I wanna blow your doors off so bad right now.
Doors?
Rock your world. Blow you out. Skeet skeet.
I accidentally told him I've been cheating on him with his brother last night.
How did that happen by accident?
I was drunk and vomited all over him and thought, "maybe he will just stay with me out of pity if I tell him with stomach acid and alcohol all over his crotch." I was wrong.
last night some bitch put bruce along with his entire fishbowl in her purse and tried to leave. how drunk do you have to be to steal someone's pet??
He said if I stayed the night he'd take me to church in the morning.
This freshman just ran out of her seat in a 200 person lecture, opened the emergency door and vommed everywhere. Then quietly went back to her seat. $2 Pitchers hit someone hard last night.

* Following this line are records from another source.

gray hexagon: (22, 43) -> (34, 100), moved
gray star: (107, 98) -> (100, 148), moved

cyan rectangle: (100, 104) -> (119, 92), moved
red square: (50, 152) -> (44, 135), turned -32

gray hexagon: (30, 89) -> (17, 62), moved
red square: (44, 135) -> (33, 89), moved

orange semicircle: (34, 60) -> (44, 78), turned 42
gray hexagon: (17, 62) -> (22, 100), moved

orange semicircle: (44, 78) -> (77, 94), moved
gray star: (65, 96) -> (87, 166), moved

i don't know how it's possible. but i just bought groceries for a week with the money i made off returning empties
We need more drag queens in our life I've decided
She had sex in a public bathroom and slept on a couch in the dorm lobby. It's only Monday
The sound of my own breathing is making my head throb. That hungover.
and if planning a fake elopement keeps me from fucking strangers and doing drugs, i think it's good for me
I just found your ripped underwear on my chandelier. Care to explain?

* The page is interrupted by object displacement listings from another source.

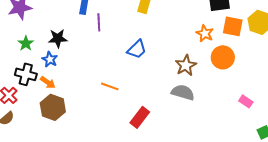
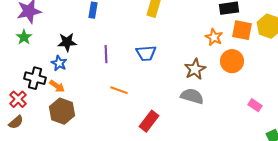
purple line: (99, 22) -> (106, 54), moved
green star: (26, 43) -> (24, 37), moved
blue trapezoid: (137, 49) -> (146, 53), turned 40

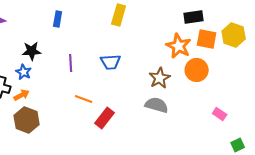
orange star: (214, 37) -> (179, 46), size x1.4
orange arrow: (57, 86) -> (22, 95), turned -63
red rectangle: (149, 121) -> (105, 118), moved

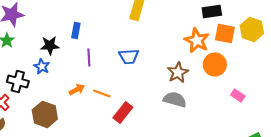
blue rectangle: (58, 19) -> (76, 30), moved
orange arrow: (22, 95) -> (77, 89), moved
pink rectangle: (220, 114) -> (238, 95), moved

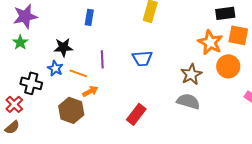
blue rectangle: (76, 30) -> (89, 17), moved
orange line: (102, 93) -> (78, 73), moved
brown hexagon: (45, 114) -> (71, 110), moved

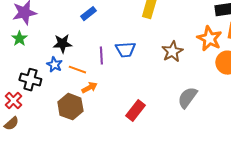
blue rectangle: (89, 17) -> (88, 14), turned 42
blue trapezoid: (142, 58) -> (125, 50), moved
brown star: (191, 74) -> (172, 52), moved
gray semicircle: (188, 101) -> (187, 98), turned -70

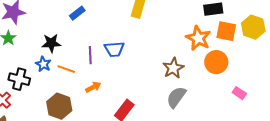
brown star: (172, 52) -> (173, 68), moved
orange arrow: (89, 88) -> (93, 87), moved

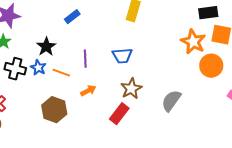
black star: (51, 43) -> (46, 47), turned -30
blue trapezoid: (114, 49) -> (122, 56), moved
brown star: (173, 68) -> (131, 89), moved
black cross: (19, 79) -> (15, 69), moved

he left a full can of coors light underneath my windshield wiper, like a love note. if that's not husband material, i don't know what is
I'd like to have a moment of silence for all the dicks she's broken off
It's slightly odd going to a booty call during morning rush hour with everyone else going to work.
Got home. Somebody tried to sell me weed on the street. I've never had to try so little to find a dealer before.